A batch reactor converts component A into B, which in turn decomposes into C :
\stackrel{k_{1}}{ A \rightarrow B } \stackrel{k_{2}}{\rightarrow C }
where k_{1}=k_{10} e^{-E_{1} / R T} and k_{2}=k_{20} e^{-E_{2} / R T}.
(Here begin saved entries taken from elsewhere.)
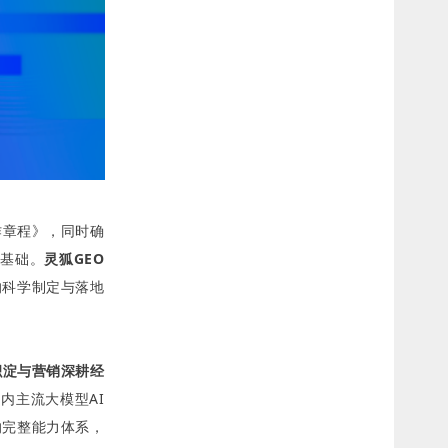
作章程》，同时确
实基础。
灵狐GEO
的科学制定与落地
积淀与营销深耕经
国内主流大模型AI
的完整能力体系，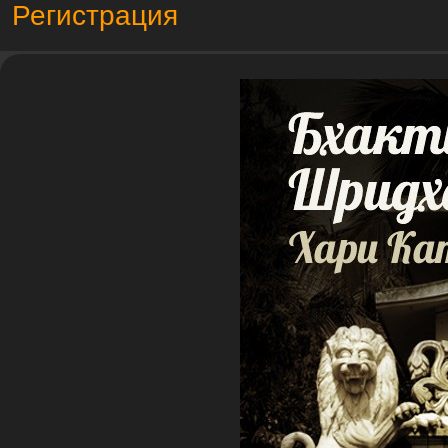
Регистрация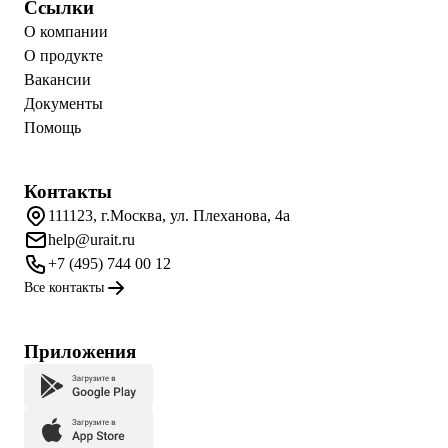
Ссылки
О компании
О продукте
Вакансии
Документы
Помощь
Контакты
111123, г.Москва, ул. Плеханова, 4а
help@urait.ru
+7 (495) 744 00 12
Все контакты
Приложения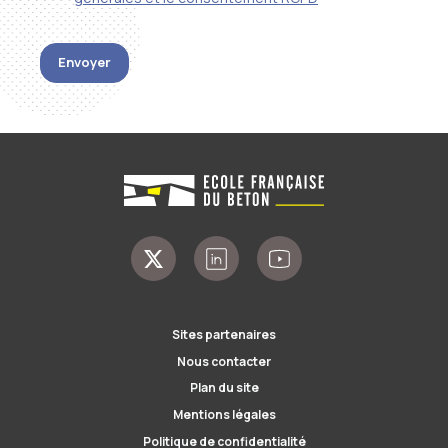
Envoyer
Sites partenaires
Nous contacter
Plan du site
Mentions légales
Politique de confidentialité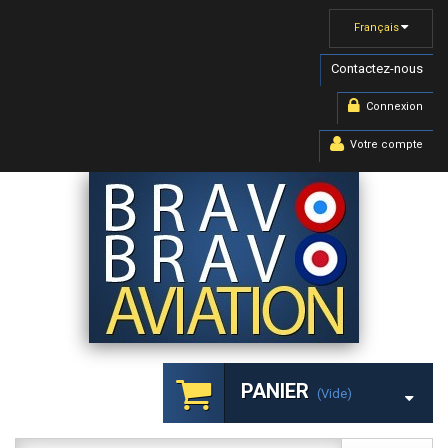
Français
Contactez-nous
Connexion
Votre compte
PANIER
(vide)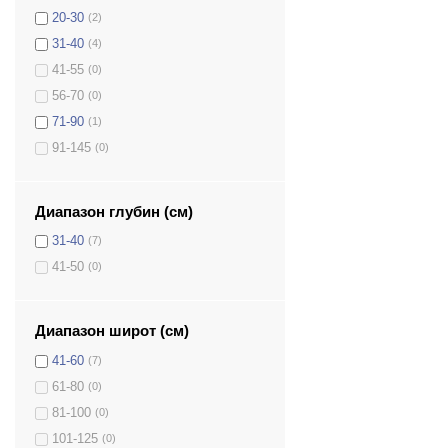
20-30
(2)
31-40
(4)
41-55
(0)
56-70
(0)
71-90
(1)
91-145
(0)
Диапазон глубин (см)
31-40
(7)
41-50
(0)
Диапазон широт (см)
41-60
(7)
61-80
(0)
81-100
(0)
101-125
(0)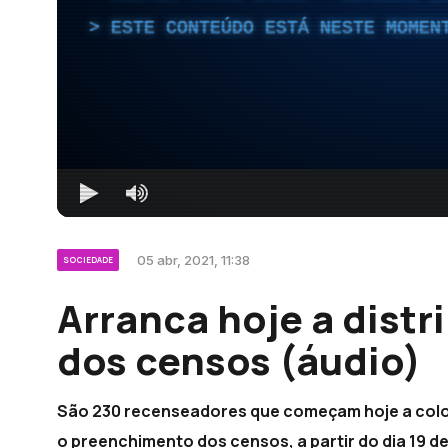
ESTE CONTEÚDO ESTÁ NESTE MOMEN
05 abr, 2021, 11:38
SOCIEDADE
Arranca hoje a distr
dos censos (áudio)
São 230 recenseadores que começam hoje a coloc
o preenchimento dos censos, a partir do dia 19 de 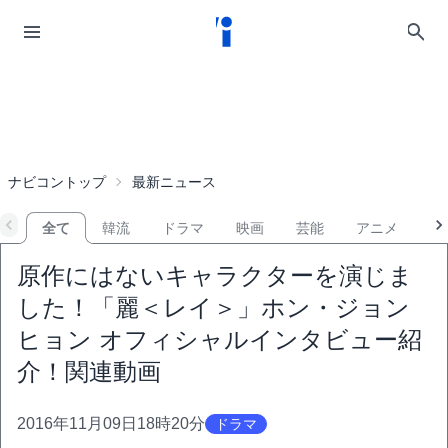
ナビコントップ
最新ニュース
全て
韓流
ドラマ
映画
芸能
アニメ
音
原作にはないキャラクターを演じま
した！「麗＜レイ＞」ホン・ジョン
ヒョン オフィシャルインタビュー紹
介！関連動画
2016年11月09日18時20分
ドラマ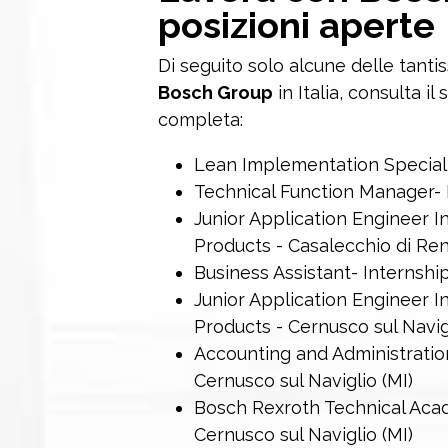
posizioni aperte
Di seguito solo alcune delle tanti
Bosch Group
in Italia, consulta il s
completa:
Lean Implementation Speciali
Technical Function Manager-
Junior Application Engineer In
Products - Casalecchio di Re
Business Assistant- Internship
Junior Application Engineer In
Products - Cernusco sul Navigl
Accounting and Administration
Cernusco sul Naviglio (MI)
Bosch Rexroth Technical Acad
Cernusco sul Naviglio (MI)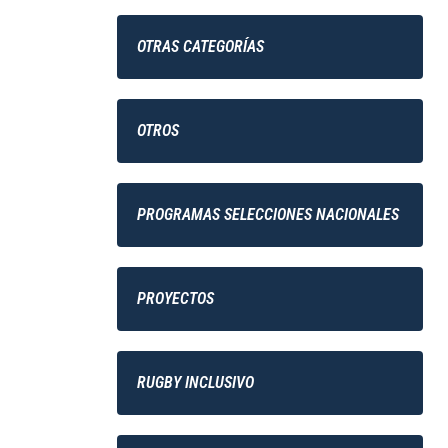
OTRAS CATEGORÍAS
OTROS
PROGRAMAS SELECCIONES NACIONALES
PROYECTOS
RUGBY INCLUSIVO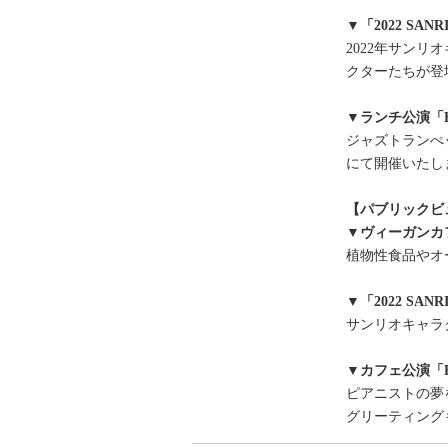
▼「2022 SAN
2022年サン
クターたちが登
▼ランチ公演「HEL
ジャズトランぺ
にて開催いたし
【パブリックビ
▼ヴィーガンカ
植物性食品やオ
▼「2022 SAN
サンリオキャラ
▼カフェ公演「HEL
ピアニストの夢
グリーティング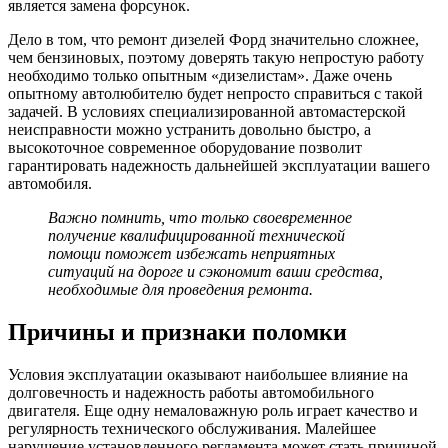
является замена форсунок.
Дело в том, что ремонт дизелей Форд значительно сложнее,
чем бензиновых, поэтому доверять такую непростую работу
необходимо только опытным «дизелистам». Даже очень
опытному автолюбителю будет непросто справиться с такой
задачей. В условиях специализированной автомастерской
неисправности можно устранить довольно быстро, а
высокоточное современное оборудование позволит
гарантировать надежность дальнейшей эксплуатации вашего
автомобиля.
Важно помнить, что только своевременное
получение квалифицированной технической
помощи поможет избежать неприятных
ситуаций на дороге и сэкономит ваши средства,
необходимые для проведения ремонта.
Причины и признаки поломки
Условия эксплуатации оказывают наибольшее влияние на
долговечность и надежность работы автомобильного
двигателя. Еще одну немаловажную роль играет качество и
регулярность технического обслуживания. Малейшее
нарушение установленного регламента может стать причиной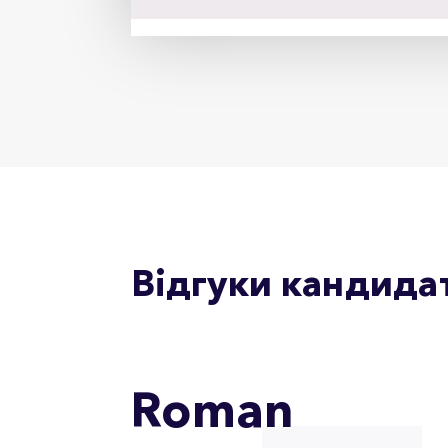
Відгуки кандида
Roman
b of
ted me
er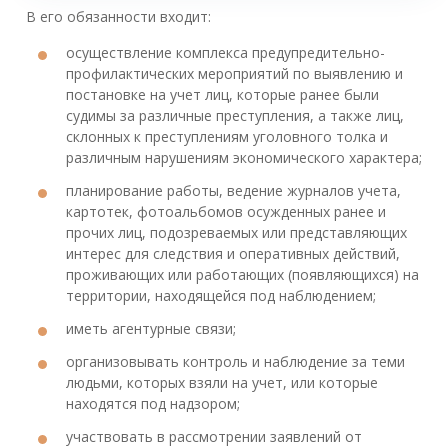
В его обязанности входит:
осуществление комплекса предупредительно-
профилактических мероприятий по выявлению и
постановке на учет лиц, которые ранее были
судимы за различные преступления, а также лиц,
склонных к преступлениям уголовного толка и
различным нарушениям экономического характера;
планирование работы, ведение журналов учета,
картотек, фотоальбомов осужденных ранее и
прочих лиц, подозреваемых или представляющих
интерес для следствия и оперативных действий,
проживающих или работающих (появляющихся) на
территории, находящейся под наблюдением;
иметь агентурные связи;
организовывать контроль и наблюдение за теми
людьми, которых взяли на учет, или которые
находятся под надзором;
участвовать в рассмотрении заявлений от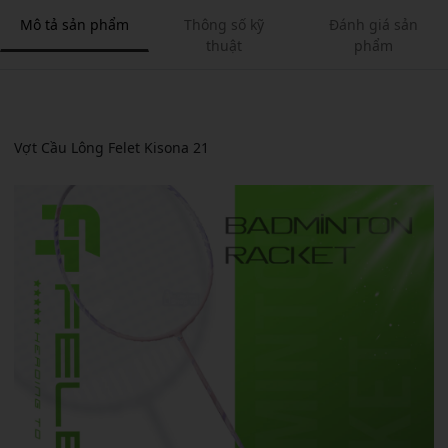
Mô tả sản phẩm
Thông số kỹ
Đánh giá sản
thuật
phẩm
Vợt Cầu Lông Felet Kisona 21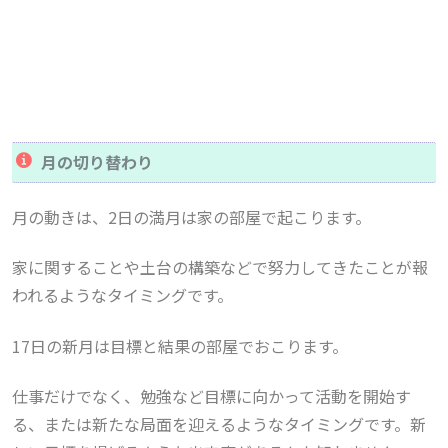
月の切り替わり
月の動きは、2日の満月は家の部屋で起こります。
家に関することや土台の構築などで努力してきたことが報
われるようなタイミングです。
17日の新月は目標と結果の部屋でおこります。
仕事だけでなく、勉強など目標に向かって活動を開始す
る、または新たな局面を迎えるようなタイミングです。新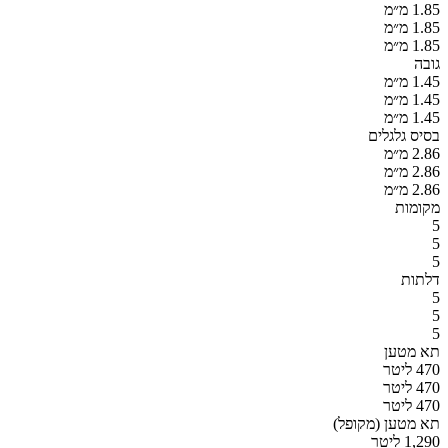
1.85 מ״מ
1.85 מ״מ
1.85 מ״מ
גובה
1.45 מ״מ
1.45 מ״מ
1.45 מ״מ
בסיס גלגלים
2.86 מ״מ
2.86 מ״מ
2.86 מ״מ
מקומות
5
5
5
דלתות
5
5
5
תא מטען
470 ליטר
470 ליטר
470 ליטר
תא מטען (מקופל)
1,290 ליטר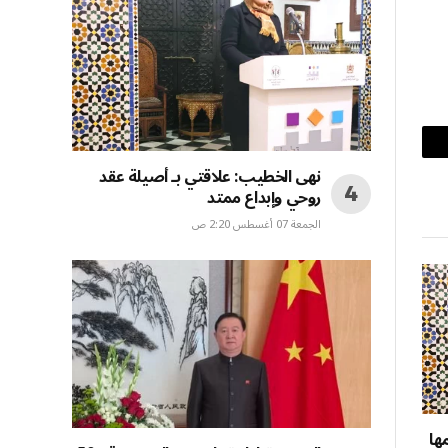
بريد
نهى الخطيب: علاقتي بـ أصيلة عقد
إلكتروني
روحي وإبداع ممتد
الجمعة 07 أغسطس 2:20 ص
ها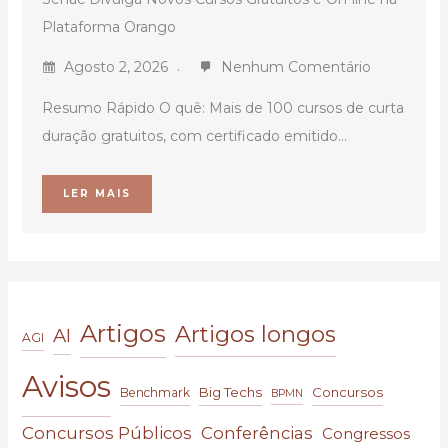
Plataforma Orango
Agosto 2, 2026
Nenhum Comentário
Resumo Rápido O quê: Mais de 100 cursos de curta
duração gratuitos, com certificado emitido...
LER MAIS
Artigos
Artigos longos
AI
AGI
Avisos
Big Techs
Concursos
Benchmark
BPMN
Concursos Públicos
Conferências
Congressos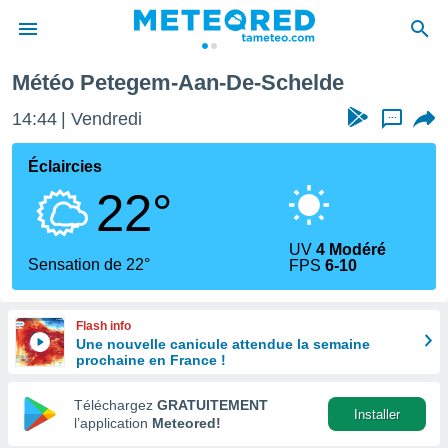
etegem-Aan-De-Schelde
Météo Petegem-Aan-De-Schelde
e
ntialité
14:44
Vendredi
...
enu de
o.com
Éclaircies
o.com) a
22°
aré par
onnels
UV
4 Modéré
arantir
Sensation de 22°
FPS
6-10
té des
ions
. Vous
Flash info
accéder
Une nouvelle canicule attendue la semaine
e en
prochaine en France !
 les
Téléchargez
GRATUITEMENT
s :
Installer
l’application
Meteored!
r les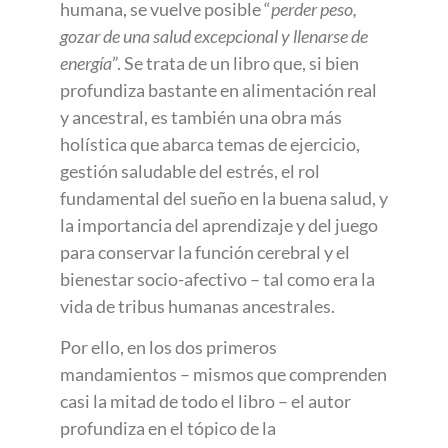
humana, se vuelve posible “
perder peso,
gozar de una salud excepcional y llenarse de
energía
”. Se trata de un libro que, si bien
profundiza bastante en alimentación real
y ancestral, es también una obra más
holística que abarca temas de ejercicio,
gestión saludable del estrés, el rol
fundamental del sueño en la buena salud, y
la importancia del aprendizaje y del juego
para conservar la función cerebral y el
bienestar socio-afectivo – tal como era la
vida de tribus humanas ancestrales.
Por ello, en los dos primeros
mandamientos – mismos que comprenden
casi la mitad de todo el libro – el autor
profundiza en el tópico de la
The concentrations of A and B are denoted by x_{1} and x_{2}, respectively. The reactor model is
\begin{aligned}&\frac{d x_{1}}{d t}=-k_{10} x_{1} e^{-E_{1} / R T} \\&\frac{d x_{2}}{d t}=k_{10} x_{1} e^{-E_{1} / R T}-k_{20} x_{2} e^{-E_{2} / R T}\end{aligned}
Thus, the ultimate values of x_{1} and x_{2} depend on the reactor temperature as a function of time. For
\begin{array}{ll}k_{10}=1.335 \times 10^{10} min ^{-1}, & k_{20}=1.149 \times 10^{17} min ^{-1} \\E_{1}=75,000 J / g mol , & E_{2}=125,000 J / g mol \\R=8.31 J /( g mol K ) & x_{10}=0.7 mol / L , \quad x_{20}=0\end{array}
Find the constant temperature that maximizes the amount of B, for 0 \leq t \leq 6 min.